For further reading, please see my articles, A Cornucopia of Codecs and Codecs Continued.

Just when you thought that there were enough codecs to last us a lifetime, another one jumps into the spotlight for its 15-minutes of fame. That codec is Opus and for the next page or so I hope to clue you in as to what it is and why it exists.

Compared to G.711 which has been around since 1972, Opus is still an infant. It was specified by the Internet Engineering Taskforce (IETF) in 2012, but because of its association with WebRTC, there is a lot of interest in Opus. Some of that interest is based on the technical merits of Opus, some because it has been proclaimed to be open-source, and some, frankly, because Google is so enamored with it.

History Lesson

Before I delve into these three areas, let’s first take a look at the history of Opus.

Opus actually comes from two independent efforts – SILK and CELT. SILK comes from Skype and was created to be a wide-band codec that supported a variety of sampling frequencies (8, 12, 16, and 25 kHz) and bit rates (6 to 40 kbits/s). SILK’s primary use was for human speech. CELT was developed by xiph.org as a way to compress and transmit music with very little delay.

Opus incorporated the best aspects of these two codecs as a way to transmit music and speech over the Internet.

The Technical Merits of Opus

I took these numbers directly from the opus-codec.org homepage:

  • Bit-rates from 6 kb/s to 510 kb/s
  • Sampling rates from 8 kHz (narrowband) to 48 kHz (fullband)
  • Frame sizes from 2.5 ms to 60 ms
  • Support for both constant bit-rate (CBR) and variable bit-rate (VBR)
  • Audio bandwidth from narrowband to fullband
  • Support for speech and music
  • Support for mono and stereo
  • Support for up to 255 channels (multistream frames)
  • Dynamically adjustable bitrate, audio bandwidth, and frame size
  • Good loss robustness and packet loss concealment (PLC)
  • Floating point and fixed-point implementation

In English, Opus is an extremely flexible, lossy (some data is lost during compression and decompression) codec that can be used for low bit rate VoIP that outperforms existing codecs such as G.729 and speex. At the same time, it supports high fidelity music with a quality that surpasses mp3.

Open Source

Opus was designed to be an IETF standard with algorithms that are openly documented and a published reference implementation. However, Broadcom and xiph.org own software patents on some of the CELT algorithms and Skype (i.e. Microsoft) owns patents on some of the SILK algorithms. All three organizations have pledged to make them royalty free for use with Opus once the codec has been accepted as an IETF standard, but they also reserve the right to make use of their patents to defend against infringement suits.

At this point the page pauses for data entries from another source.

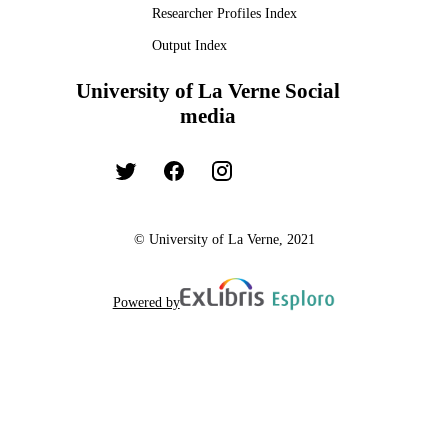
Researcher Profiles Index
Output Index
University of La Verne Social
media
© University of La Verne, 2021
Powered by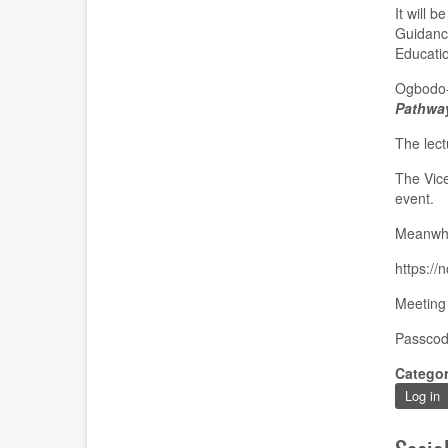
It will 
Guidance
Educatio
Ogbodo-A
Pathway
The lect
The Vice
event.
Meanwhil
https:
Meeting
Passcod
Catego
Log in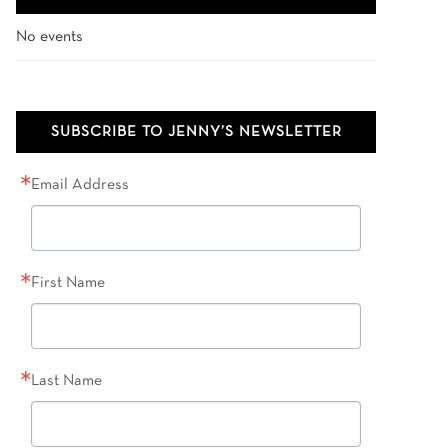
No events
SUBSCRIBE TO JENNY’S NEWSLETTER
Email Address
First Name
Last Name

So, open source and patent free to a point. I am no lawyer, but I also have great faith in the IETF and if they are comfortable with this arrangement, then who am I to question it.

Google

The fact that Google has hitched its wagon to Opus isn’t something we can ignore. As one of the major drivers of WebRTC, Google has a lot of sway in its development and adoption. Having Opus as the default codec in Chrome is a big deal.

Of course, Google isn’t the only force driving WebRTC. Mozilla supports Opus for WebRTC in Firefox and since Chrome and Firefox are the two predominant WebRTC browsers, the Opus exposure is huge.

Final Thoughts

From everything I’ve read and heard, Opus is here to stay. In fact, I recently spoke with the WebRTC team at AudioCodes and they told me that they run native Opus in their 420HD and 440HD phones. This means that you can create a WebRTC call from a browser to one of their phones without having to transcode. I expect that other vendors will follow along that same path and Opus will make its way into aspects of VoIP that have nothing to do with WebRTC. And you know me, I love unified communications when it is truly unified.